▶ WHAT THE EXERCISE ASKS
Only some lines are wanted. Transcribe, exactly, the lines below from the line with "do lasu w słoju?" up to and including the line with "Wie du Erschöpfung".

(Source records)
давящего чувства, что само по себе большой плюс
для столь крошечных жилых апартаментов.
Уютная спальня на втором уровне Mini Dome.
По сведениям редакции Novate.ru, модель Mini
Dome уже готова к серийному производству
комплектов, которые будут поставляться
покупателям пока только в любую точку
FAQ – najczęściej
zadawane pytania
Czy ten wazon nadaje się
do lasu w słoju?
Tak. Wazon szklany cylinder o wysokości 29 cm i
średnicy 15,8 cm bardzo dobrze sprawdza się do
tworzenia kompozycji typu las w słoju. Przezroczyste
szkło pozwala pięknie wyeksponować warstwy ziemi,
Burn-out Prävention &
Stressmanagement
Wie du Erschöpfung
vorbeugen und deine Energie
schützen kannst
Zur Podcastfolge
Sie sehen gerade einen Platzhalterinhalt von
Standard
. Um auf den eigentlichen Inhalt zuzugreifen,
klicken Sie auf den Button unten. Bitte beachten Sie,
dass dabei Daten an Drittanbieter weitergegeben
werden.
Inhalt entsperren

* * *

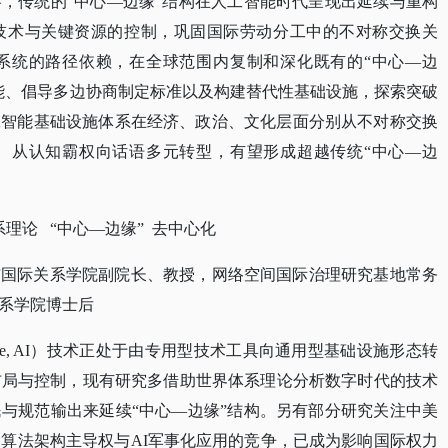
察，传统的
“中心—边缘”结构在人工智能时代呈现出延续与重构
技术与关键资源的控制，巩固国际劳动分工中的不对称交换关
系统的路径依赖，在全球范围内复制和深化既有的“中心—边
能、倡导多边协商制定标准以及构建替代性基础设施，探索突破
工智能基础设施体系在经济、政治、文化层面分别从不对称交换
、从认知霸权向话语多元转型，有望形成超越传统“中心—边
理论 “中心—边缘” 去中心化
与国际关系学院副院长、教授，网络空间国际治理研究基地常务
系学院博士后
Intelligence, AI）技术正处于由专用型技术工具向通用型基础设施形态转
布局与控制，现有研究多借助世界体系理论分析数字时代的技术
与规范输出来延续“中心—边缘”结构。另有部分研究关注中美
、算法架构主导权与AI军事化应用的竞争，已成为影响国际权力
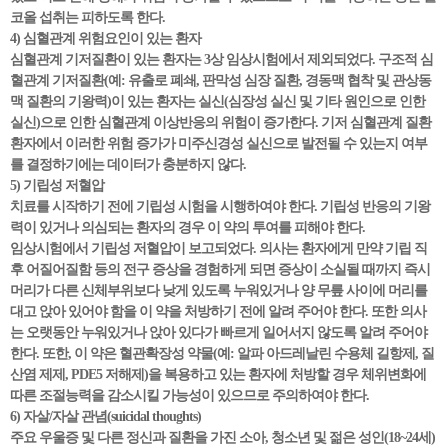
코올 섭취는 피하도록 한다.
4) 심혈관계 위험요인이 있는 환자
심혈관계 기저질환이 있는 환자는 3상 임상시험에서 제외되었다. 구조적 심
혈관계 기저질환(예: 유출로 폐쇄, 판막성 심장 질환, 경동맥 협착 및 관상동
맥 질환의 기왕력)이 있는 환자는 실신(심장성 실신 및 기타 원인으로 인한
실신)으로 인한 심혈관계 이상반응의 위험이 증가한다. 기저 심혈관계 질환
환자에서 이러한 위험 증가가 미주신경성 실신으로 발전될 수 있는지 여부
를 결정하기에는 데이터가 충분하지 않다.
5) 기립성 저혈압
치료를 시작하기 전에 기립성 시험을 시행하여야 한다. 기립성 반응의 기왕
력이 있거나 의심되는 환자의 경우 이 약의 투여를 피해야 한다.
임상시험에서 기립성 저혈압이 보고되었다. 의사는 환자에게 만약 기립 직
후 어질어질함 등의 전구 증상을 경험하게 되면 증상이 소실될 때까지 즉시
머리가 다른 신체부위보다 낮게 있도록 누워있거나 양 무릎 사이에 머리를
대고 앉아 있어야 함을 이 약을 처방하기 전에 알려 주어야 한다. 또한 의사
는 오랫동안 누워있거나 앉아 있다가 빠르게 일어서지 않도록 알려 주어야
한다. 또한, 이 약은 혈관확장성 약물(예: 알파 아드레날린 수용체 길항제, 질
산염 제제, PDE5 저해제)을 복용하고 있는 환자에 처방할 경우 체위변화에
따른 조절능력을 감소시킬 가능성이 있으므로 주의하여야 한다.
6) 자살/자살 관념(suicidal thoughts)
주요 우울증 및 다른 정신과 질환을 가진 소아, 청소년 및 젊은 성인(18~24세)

▶ EXERCISE OUTPUT
do lasu w słoju?
Tak. Wazon szklany cylinder o wysokości 29 cm i
średnicy 15,8 cm bardzo dobrze sprawdza się do
tworzenia kompozycji typu las w słoju. Przezroczyste
szkło pozwala pięknie wyeksponować warstwy ziemi,
Burn-out Prävention &
Stressmanagement
Wie du Erschöpfung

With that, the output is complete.